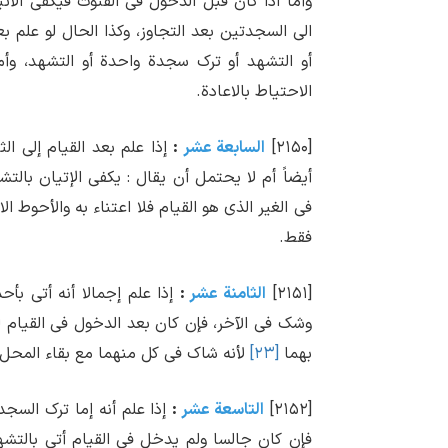
وأما اذا کان قبل الدخول فی القنوت فیکفی الاتی
الی السجدتین بعد التجاوز، وکذا الحال لو علم ب
أو التشهد أو ترک سجدة واحدة أو التشهد، وأما
الاحتیاط بالاعادة.
[۲۱۵۰]
السابعة عشر
:
إذا علم بعد القیام إلی ال
أیضاً أم لا یحتمل أن یقال : یکفی الإتیان بال
فی الغیر الذی هو القیام فلا اعتناء به والأحوط ال
فقط.
[۲۱۵۱]
الثامنة عشر
:
إذا علم إجمالا أنه أتی بأ
وشک فی الآخر، فإن کان بعد الدخول فی القیام ل
بهما
[۲۳]
لأنه شاک فی کل منهما مع بقاء المحل، 
[۲۱۵۲]
التاسعة عشر
:
إذا علم أنه إما ترک السجد
فإن کان جالسا ولم یدخل فی القیام أتی بالتش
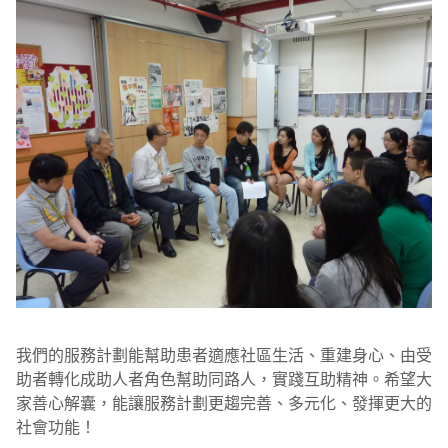
我們的服務計劃能幫助患者適應社區生活、重建身心、由受
助者轉化成助人者角色幫助同路人，實踐互助精神。希望大
家善心解囊，能讓服務計劃更趨完善、多元化、發揮更大的
社會功能！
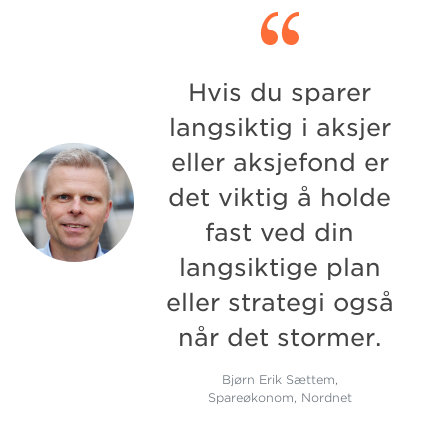

Hvis du sparer
langsiktig i aksjer
eller aksjefond er
det viktig å holde
fast ved din
langsiktige plan
eller strategi også
når det stormer.
Bjørn Erik Sættem,
Spareøkonom, Nordnet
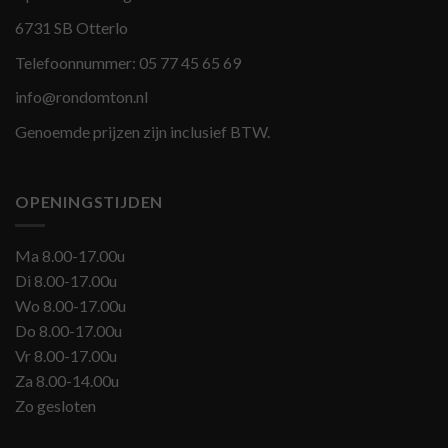
6731 SB Otterlo
Telefoonnummer:
05 77 45 65 69
info@rondomton.nl
Genoemde prijzen zijn inclusief BTW.
OPENINGSTIJDEN
Ma 8.00-17.00u
Di 8.00-17.00u
Wo 8.00-17.00u
Do 8.00-17.00u
Vr 8.00-17.00u
Za 8.00-14.00u
Zo gesloten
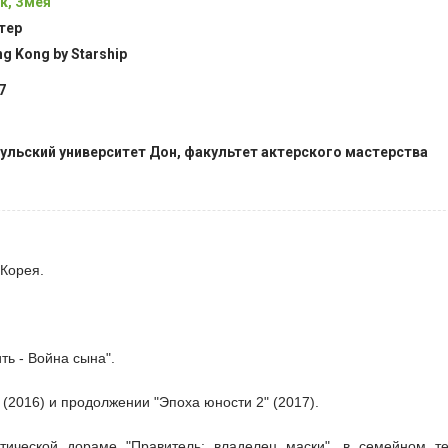
к, Змея
тер
ng Kong by Starship
7
ульский университет Дон, факультет актерского мастерства
 Корея.
ть - Война сына".
(2016) и продолжении "Эпоха юности 2" (2017).
тической дораме "Правитель: владелец маски", в семейном т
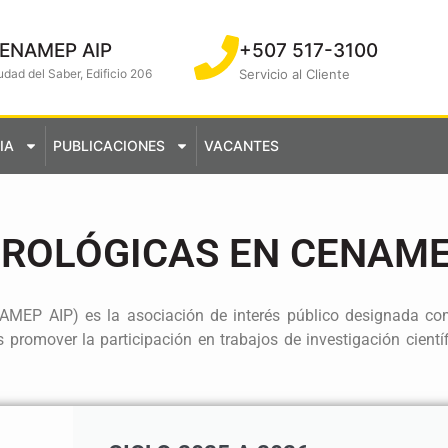
ENAMEP AIP
+507 517-3100
udad del Saber, Edificio 206
Servicio al Cliente
IA
PUBLICACIONES
VACANTES
ROLÓGICAS EN CENAME
AMEP AIP) es la asociación de interés público designada co
promover la participación en trabajos de investigación científ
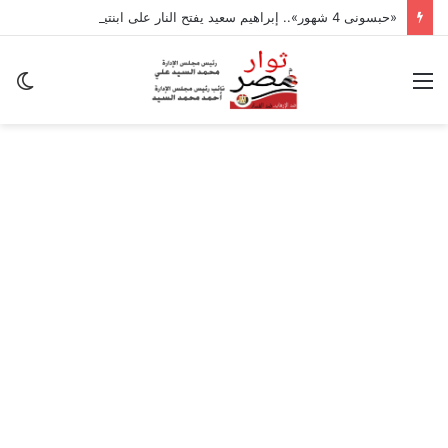
«حبسونى 4 شهور».. إبراهيم سعيد يفتح النار على ابنتيه: والله ما مسامحكم
القائمة
ال
ال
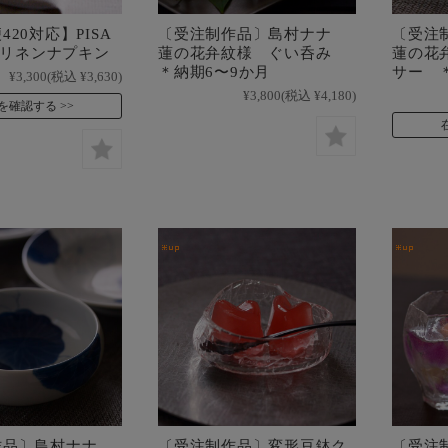
20対応】PISA
〔受注制作品〕島村ナナ
〔受注
N リネンナプキン
蓮の花弁紋様 ぐい呑み
蓮の花
＊納期6〜9か月
サー 
¥3,300
(税込 ¥3,630)
¥3,800
(税込 ¥4,180)
を確認する
作品〕島村ナナ
〔受注制作品〕変形豆鉢ク
〔受注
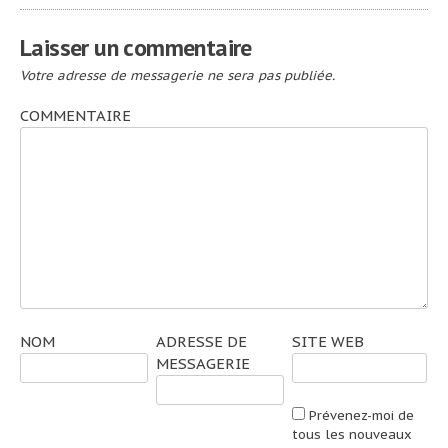
l’article
Laisser un commentaire
Votre adresse de messagerie ne sera pas publiée.
COMMENTAIRE
NOM
ADRESSE DE
SITE WEB
MESSAGERIE
Prévenez-moi de
tous les nouveaux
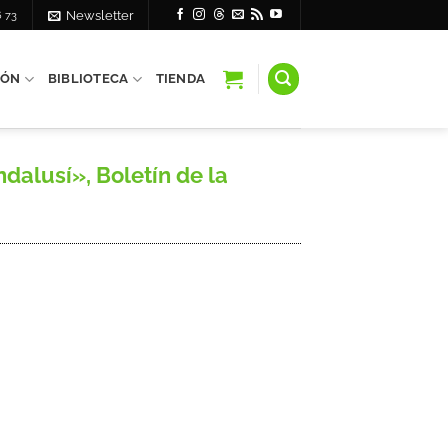
6 73
Newsletter
IÓN
BIBLIOTECA
TIENDA
alusí», Boletín de la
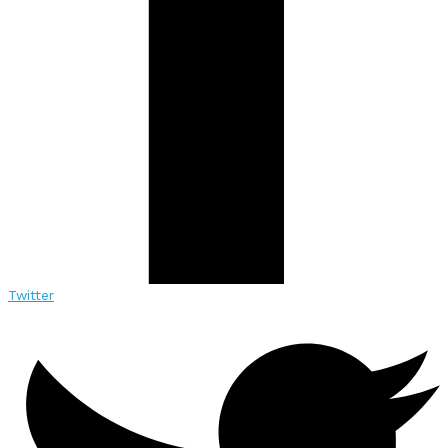
Twitter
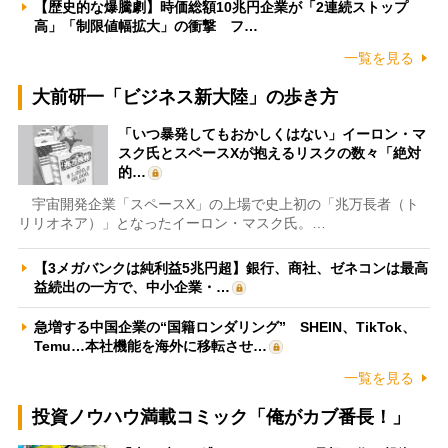
【歴史的な爆騰劇】時価総額10兆円企業が「2連続ストップ
高」「制限値幅拡大」の衝撃 フ…
一覧を見る
大前研一「ビジネス新大陸」の歩き方
「いつ暴発してもおかしくはない」イーロン・マ
スク氏とスペースXが抱えるリスクの数々「絶対
的…
宇宙開発企業「スペースX」の上場で史上初の「兆万長者（ト
リリオネア）」となったイーロン・マスク氏。…
【3メガバンクは純利益5兆円超】銀行、商社、ゼネコンは最高
益続出の一方で、中小企業・…
急増する中国企業の“国籍ロンダリング” SHEIN、TikTok、
Temu…本社機能を海外に移転させ…
一覧を見る
投資ノウハウ満載コミック「俺がカブ番長！」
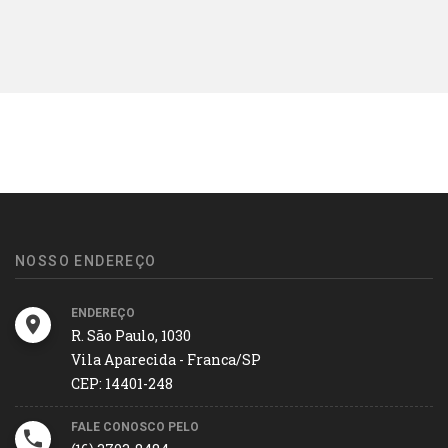
NOSSO ENDEREÇO
ENDEREÇO
R. São Paulo, 1030
Vila Aparecida - Franca/SP
CEP: 14401-248
FALE CONOSCO PELO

######

From the listing above, copy every line that holds the string "eller".

_Task output_:
eller aksjefond er
eller strategi også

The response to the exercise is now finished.